Brad, you are attacking a view of God as “aloof and uninvolved.” So am I. So is Jon. Yet you persist in putting me (and other ID proponents) into the box of those who see God as “aloof and uninvolved in nature” except for special miraculous events. The point is that the conservative evangelicals think that it is ECs who hold the view that God is “aloof and uninvolved in nature” except for miraculous events. They see ECs as allowing that God did indeed “intervene” in the case of Christ and his miracles, but has held himself aloof from natural processes in all other cases, including the case of creation. I know this is true because I talk to these people daily, and this is what they think EC affirms.

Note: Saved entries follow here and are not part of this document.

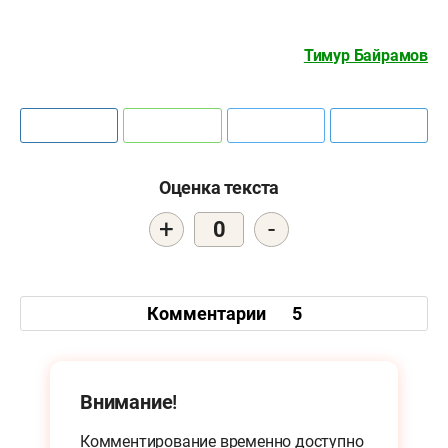
Тимур Байрамов
Оценка текста
+
-
0
Комментарии
5
Внимание!
Комментирование временно доступно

And so far, what ECs – at least on BioLogos – have done to dispel this suspicion is to repeat, over and over again “We’re not Deists; we do think that God is (somehow) involved.” That’s simply inadequate, if you want to persuade the conservative evangelicals. If saying you are not Deists 1,000 times has not worked, what makes you think that saying “We’re not Deists” 1,001 times will work? Can you not see that that EC must say more about how they see God as involved in evolution, if the hope to persuade the conservative evangelicals?

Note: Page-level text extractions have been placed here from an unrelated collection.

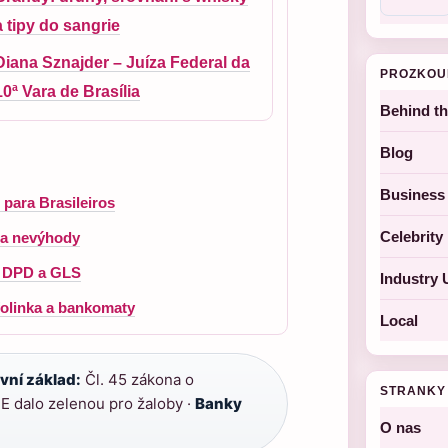
a tipy do sangrie
Diana Sznajder – Juíza Federal da
PROZKOU
10ª Vara de Brasília
Behind t
Blog
Business
 para Brasileiros
Celebrit
 a nevýhody
L, DPD a GLS
Industry 
nfolinka a bankomaty
Local
vní základ:
Čl. 45 zákona o
STRANKY
 dalo zelenou pro žaloby ·
Banky
O nas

I have said many times that I am not expecting BioLogos as an institution to take a “party line” on how God is involved. I have said many times that what needs to be heard is individual EC leaders, speaking only for themselves, not for BioLogos or for EC in general, giving their own personal (and tentative, revisable, etc.) views on how God is related to the evolutionary process. I have said many times that if more EC leaders would do this, there would be more openness to evolution from conservative evangelicals. And I have been saying this for years, in many venues. And the result? No EC leader has taken my advice (except those EC leaders who were already doing so on their own initiative, e.g., Robert Russell), and the conservative evangelicals are still largely resistant. What if, 8 to 10 years ago when I started giving this advice, EC leaders had one by one been more forthcoming about how they see God as involved in evolution? We can’t know, of course, because with very few exceptions they have refused to do so. But I firmly believe that at least some of the answers the EC leaders would have given would have found partial favor from conservative evangelicals. EC leaders have been shooting their own cause in the foot by their silence and evasion.

I’m trying to do EC a favor by showing it how to win more converts, more quickly. But you and others here often seem to resent the advice. Fine, I’ll stop giving it. But it remains good advice, even if EC leaders don’t heed it. They can keep spinning their tires on the ice, if they wish. But spinning your tires on the ice will never get you out of your driveway.